(EXTRACTED ENTRIES)
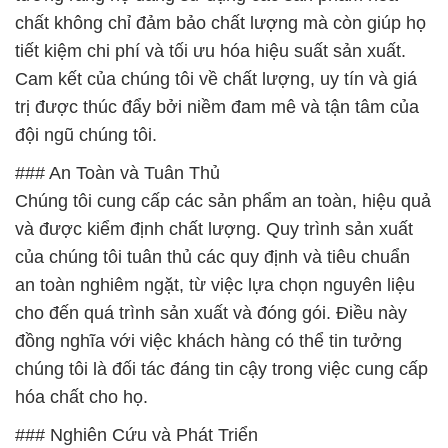
chất không chỉ đảm bảo chất lượng mà còn giúp họ
tiết kiệm chi phí và tối ưu hóa hiệu suất sản xuất.
Cam kết của chúng tôi về chất lượng, uy tín và giá
trị được thúc đẩy bởi niềm đam mê và tận tâm của
đội ngũ chúng tôi.
### An Toàn và Tuân Thủ
Chúng tôi cung cấp các sản phẩm an toàn, hiệu quả
và được kiểm định chất lượng. Quy trình sản xuất
của chúng tôi tuân thủ các quy định và tiêu chuẩn
an toàn nghiêm ngặt, từ việc lựa chọn nguyên liệu
cho đến quá trình sản xuất và đóng gói. Điều này
đồng nghĩa với việc khách hàng có thể tin tưởng
chúng tôi là đối tác đáng tin cậy trong việc cung cấp
hóa chất cho họ.
### Nghiên Cứu và Phát Triển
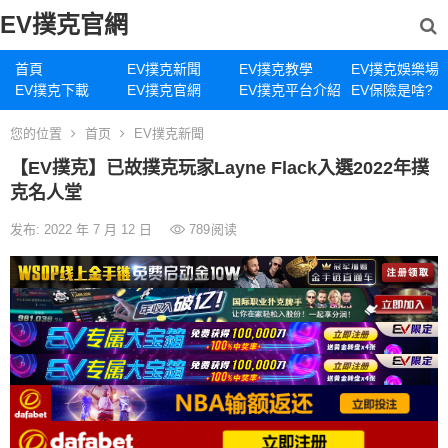
EV撲克官網
首頁
EV撲克新聞
EV撲克教學
EV撲克娛樂場
EV撲克下載
EV撲克官網
EV撲克平台介紹
EV保險是啥?
您的位置
首页
EV撲克新聞
【EV撲克】已故撲克玩家Layne Flack入選2022年撲
克名人堂
发布: 2022 年 7 月 12 日
789
阅读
(End EXTRACTED ENTRIES)
#### [EXERCISE REQUIREMENTS]
Please copy the lines exactly, beginning at the one containing "an toàn nghiêm" and ending at the last line of the records above, both included, with the pictures left out.

#### [OUTPUT FOR THIS EXERCISE]
an toàn nghiêm ngặt, từ việc lựa chọn nguyên liệu
cho đến quá trình sản xuất và đóng gói. Điều này
đồng nghĩa với việc khách hàng có thể tin tưởng
chúng tôi là đối tác đáng tin cậy trong việc cung cấp
hóa chất cho họ.
### Nghiên Cứu và Phát Triển
EV撲克官網
首頁
EV撲克新聞
EV撲克教學
EV撲克娛樂場
EV撲克下載
EV撲克官網
EV撲克平台介紹
EV保險是啥?
您的位置
首页
EV撲克新聞
【EV撲克】已故撲克玩家Layne Flack入選2022年撲
克名人堂
发布: 2022 年 7 月 12 日
789
阅读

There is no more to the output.